Glencore cuts debt – suspends dividend, to sell assets & raise $2.5b

Glencore cuts debt – suspends dividend, to sell assets & raise $2.5b photo Glencore cuts debt – suspends dividend, to sell assets & raise $2.5b

Toshiba Corp. shares gained 1.8 percent after the electronics conglomerate released its twice-delayed earnings for the last fiscal year, easing fears that the company might miss its deadline and have its stock placed on a watch list.



Shares in the company had nosedived over the last month, down by as much as 40pc to 122.75p each as concerns grew that Glencore would be unable to manage its $29.5bn (£19.3bn) debt pile should commodity prices continue to slide further.

The debt-reduction plan represents a significant about-face for Glencore after chief financial officer Steve Kalmin said less than three weeks ago that the company could “walk and chew gum”, meaning it could protect its all-important credit rating and pay its dividend at the same time. Nonetheless the message for Mr Glasenberg and Mr Kalmin was clear, even if they deny that the decision to cut the company’s borrowing levels was influenced by the ratings agency.

The fall in commodity prices has had a dramatic impact of Glencore’s value, causing it to fall 50% this year.

The wider mining sector enjoyed a rally on the back of the announcement, with Antofagasta rising 7% in early trading and Anglo American, BHP Billiton and Rio Tinto all up more than 2%. Glasenberg said it followed “recent stakeholder engagement” – suggesting the share sale and other measures had been called for by shareholders.

The company also plans to suspend operations at its Katanga and Mopani copper mines in Africa for 18 months, which Glencore said would remove approximately 400,000 metric tons of copper cathode from the market.

Chief executive Ivan Glasenberg said in an interview that he believed the company’s balance sheet is “in good shape”.
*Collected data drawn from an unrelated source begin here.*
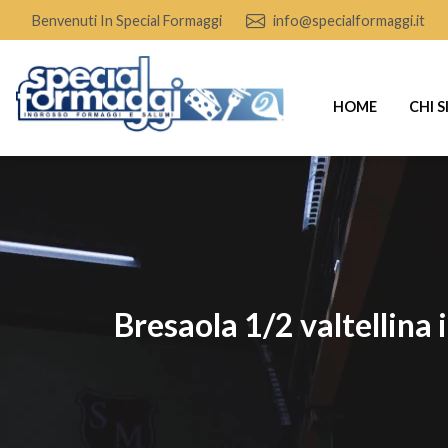
Benvenuti In Special Formaggi
info@specialformaggi.it
HOME
CHI 
bresaola 1/2 valtellina 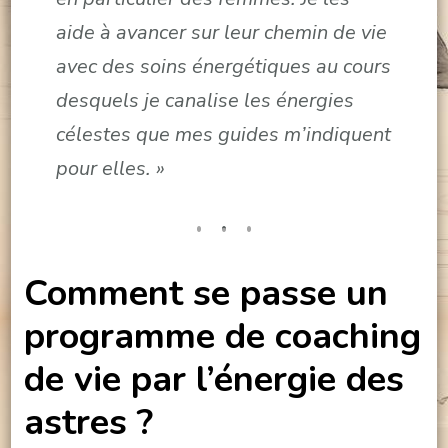
aide à avancer sur leur chemin de vie
avec des soins énergétiques au cours
desquels je canalise les énergies
célestes que mes guides m’indiquent
pour elles. »
Comment se passe un
programme de coaching
de vie par l’énergie des
astres ?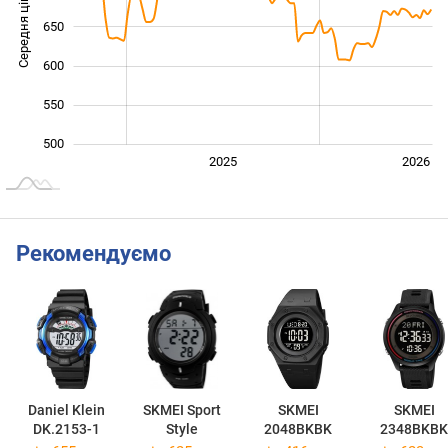
Середня ціна
650
500
600
550
500
2024
2027
2025
2026
L
Рекомендуємо
Daniel Klein
SKMEI Sport
SKMEI
SKMEI
DK.2153-1
Style
2048BKBK
2348BKBK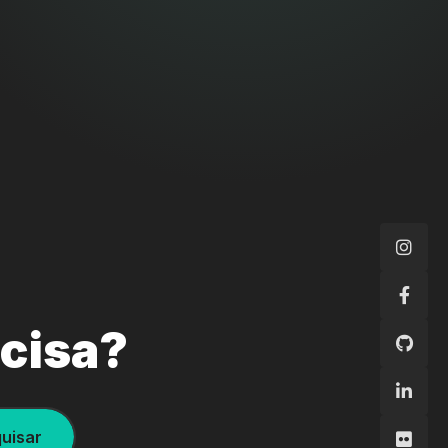
ecisa?
uisar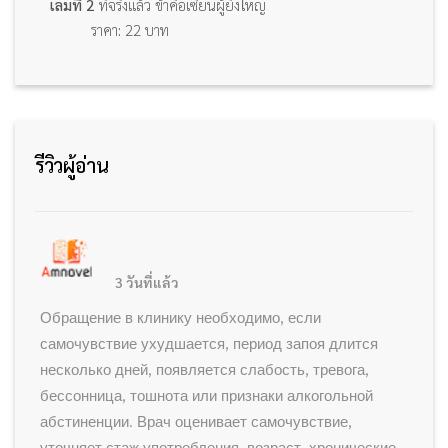
เล่มที่ 2
ที่จริงแล้ว ข้าคือเซียนผู้ยิ่งใหญ่
ราคา: 22 บาท
รีวิวผู้อ่าน
3 วันที่แล้ว
Обращение в клинику необходимо, если
самочувствие ухудшается, период запоя длится
несколько дней, появляется слабость, тревога,
бессонница, тошнота или признаки алкогольной
абстиненции. Врач оценивает самочувствие,
уточняет стаж употребления, возраст, хронические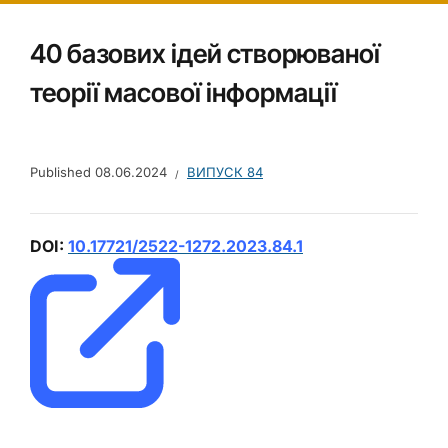
40 базових ідей створюваної
теорії масової інформації
Published
08.06.2024
ВИПУСК 84
DOI:
10.17721/2522-1272.2023.84.1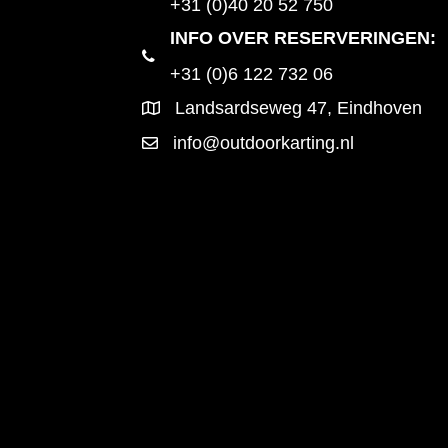
+31 (0)40 20 52 750
INFO OVER RESERVERINGEN:
+31 (0)6 122 732 06
Landsardseweg 47, Eindhoven
info@outdoorkarting.nl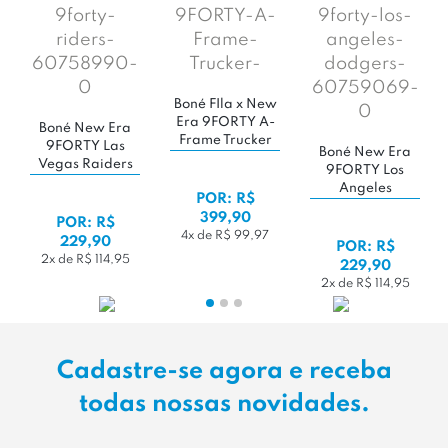
Boné FIla x New
Era 9FORTY A-
Boné New Era
Frame Trucker
9FORTY Las
Boné New Era
Vegas Raiders
9FORTY Los
NFL
Angeles
POR: R$
Dodgers MLB
399,90
POR: R$
4x de R$ 99,97
229,90
POR: R$
2x de R$ 114,95
229,90
2x de R$ 114,95
Cadastre-se agora e receba
todas nossas novidades.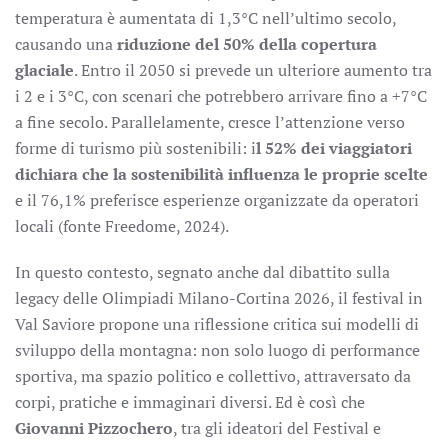
temperatura è aumentata di 1,3°C nell’ultimo secolo,
causando una
riduzione del 50% della copertura
glaciale
. Entro il 2050 si prevede un ulteriore aumento tra
i 2 e i 3°C, con scenari che potrebbero arrivare fino a +7°C
a fine secolo. Parallelamente, cresce l’attenzione verso
forme di turismo più sostenibili: i
l 52% dei viaggiatori
dichiara che la sostenibilità influenza le proprie scelte
e il 76,1% preferisce esperienze organizzate da operatori
locali (fonte Freedome, 2024).
In questo contesto, segnato anche dal dibattito sulla
legacy delle Olimpiadi Milano-Cortina 2026, il festival in
Val Saviore propone una riflessione critica sui modelli di
sviluppo della montagna: non solo luogo di performance
sportiva, ma spazio politico e collettivo, attraversato da
corpi, pratiche e immaginari diversi. Ed è così che
Giovanni Pizzochero
, tra gli ideatori del Festival e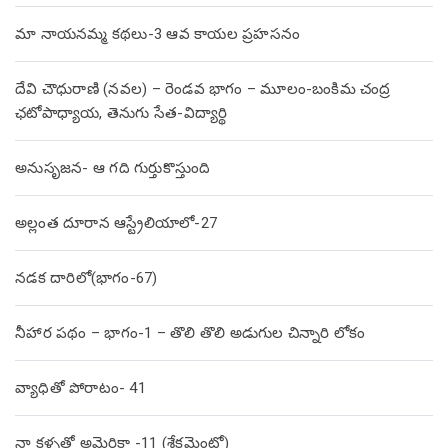
మా నాయనమ్మ కథలు-3 ఆవ కాయల ప్రహసనం
దేవి చౌధురాణి (నవల) – రెండవ భాగం – మూలం-బంకిమ చంద్ర
ఛటోపాధ్యాయ, తెనుగు సేత-విద్యార్థి
అనుసృజన- ఆ గది గుర్తుకొస్తుంది
అల్లంత దూరాన ఆస్ట్రేలియాలో-27
నడక దారిలో(భాగం-67)
నీహార పథం – భాగం-1 – తొలి తొలి అడుగుల చిన్నారి లోకం
వ్యాధితో పోరాటం- 41
నా కళ్ళతో అమెరికా -11 (శేక్రమెంటో)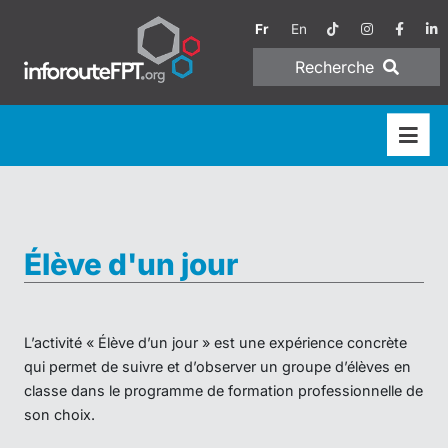
Fr
En
Recherche
Élève d'un jour
L’activité « Élève d’un jour » est une expérience concrète
qui permet de suivre et d’observer un groupe d’élèves en
classe dans le programme de formation professionnelle de
son choix.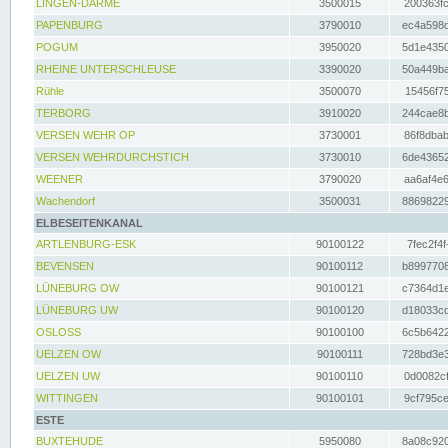
LINGEN-DARME
3500015
200363fc
PAPENBURG
3790010
ec4a598d
POGUM
3950020
5d1e4350
RHEINE UNTERSCHLEUSE
3390020
50a449ba
Rühle
3500070
15456f75
TERBORG
3910020
244cae8b
VERSEN WEHR OP
3730001
86f8dbab
VERSEN WEHRDURCHSTICH
3730010
6de43652
WEENER
3790020
aa6af4e6
Wachendorf
3500031
88698229
ELBESEITENKANAL
ARTLENBURG-ESK
90100122
7fec2f4f
BEVENSEN
90100112
b8997708
LÜNEBURG OW
90100121
c7364d1e
LÜNEBURG UW
90100120
d18033cd
OSLOSS
90100100
6c5b6422
UELZEN OW
90100111
728bd3e3
UELZEN UW
90100110
0d0082cf
WITTINGEN
90100101
9cf795ce
ESTE
BUXTEHUDE
5950080
8a08c920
So it surprised investors last month when it said first-half profit had slumped and tough market conditions were hurting its trading business. This has severely reflected Glencore’s share price, which has tumbled 54 percent in 2015, making it the worst performer in the London FTSE 100.
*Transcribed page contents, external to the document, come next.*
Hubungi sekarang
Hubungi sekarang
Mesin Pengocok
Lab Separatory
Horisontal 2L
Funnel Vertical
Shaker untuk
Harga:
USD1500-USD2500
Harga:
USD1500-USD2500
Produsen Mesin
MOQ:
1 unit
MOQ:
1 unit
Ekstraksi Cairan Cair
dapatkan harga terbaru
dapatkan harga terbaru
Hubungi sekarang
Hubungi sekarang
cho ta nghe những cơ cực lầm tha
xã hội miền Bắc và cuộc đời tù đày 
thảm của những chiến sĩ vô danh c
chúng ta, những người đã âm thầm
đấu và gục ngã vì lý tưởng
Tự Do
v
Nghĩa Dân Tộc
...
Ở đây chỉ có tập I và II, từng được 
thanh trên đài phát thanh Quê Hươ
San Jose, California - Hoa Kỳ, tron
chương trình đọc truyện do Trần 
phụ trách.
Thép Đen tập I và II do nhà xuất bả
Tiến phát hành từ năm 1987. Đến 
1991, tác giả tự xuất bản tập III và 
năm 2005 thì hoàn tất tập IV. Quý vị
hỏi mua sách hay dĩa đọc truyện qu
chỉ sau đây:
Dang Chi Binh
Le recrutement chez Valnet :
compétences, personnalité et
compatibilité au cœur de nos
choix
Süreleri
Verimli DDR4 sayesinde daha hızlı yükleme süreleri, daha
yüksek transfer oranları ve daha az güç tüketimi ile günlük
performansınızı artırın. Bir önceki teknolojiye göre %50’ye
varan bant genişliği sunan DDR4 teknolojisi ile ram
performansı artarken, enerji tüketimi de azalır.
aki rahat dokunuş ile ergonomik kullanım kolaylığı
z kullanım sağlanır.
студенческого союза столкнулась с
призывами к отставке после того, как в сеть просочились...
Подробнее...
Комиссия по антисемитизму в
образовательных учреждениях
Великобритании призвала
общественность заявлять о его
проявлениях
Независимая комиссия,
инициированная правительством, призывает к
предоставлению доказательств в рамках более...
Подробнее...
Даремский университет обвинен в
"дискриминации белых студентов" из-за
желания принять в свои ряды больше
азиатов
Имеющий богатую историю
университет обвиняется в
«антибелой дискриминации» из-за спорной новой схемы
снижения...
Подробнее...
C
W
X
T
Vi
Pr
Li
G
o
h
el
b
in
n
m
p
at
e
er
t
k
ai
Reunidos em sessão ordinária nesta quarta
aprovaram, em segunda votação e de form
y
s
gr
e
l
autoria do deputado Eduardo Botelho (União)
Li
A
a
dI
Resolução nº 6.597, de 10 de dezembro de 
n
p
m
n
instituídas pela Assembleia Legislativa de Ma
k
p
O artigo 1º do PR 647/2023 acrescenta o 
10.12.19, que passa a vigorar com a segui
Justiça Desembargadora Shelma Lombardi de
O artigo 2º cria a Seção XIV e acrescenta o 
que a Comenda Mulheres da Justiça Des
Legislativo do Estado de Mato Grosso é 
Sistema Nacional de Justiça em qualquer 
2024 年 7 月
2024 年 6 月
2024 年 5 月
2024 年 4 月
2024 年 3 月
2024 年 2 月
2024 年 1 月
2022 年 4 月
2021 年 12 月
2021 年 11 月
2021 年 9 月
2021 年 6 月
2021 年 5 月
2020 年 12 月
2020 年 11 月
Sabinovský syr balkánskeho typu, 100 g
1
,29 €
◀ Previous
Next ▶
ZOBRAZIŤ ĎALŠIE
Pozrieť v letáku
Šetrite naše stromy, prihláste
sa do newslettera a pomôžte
Glencore’s balance sheet remains strong and the Group’s committed lines of credit are assured.

There are commitments from Glencore senior management, including CEO, CFO and several Board members, to take up the remaining 22 percent of the proposed equity issuance.

“With Fed “liftoff” coming soon and the USA recovery on track, we expect to see the 10-year yield close to 3 percent by the end of 2016″.

Glencore said in a statement Monday that the moves are “prudent” in the face of market volatility and speculation.

Wall Street saw Glencore’s move on Monday as positive for both shareholders and the price of copper.

But there were calls for Glencore to reveal more of the workings of its powerful trading arm.

“If this doesn’t do the trick, we’ll have a very hard environment in the world”, he said, since it would mean sharply lower commodity prices than today.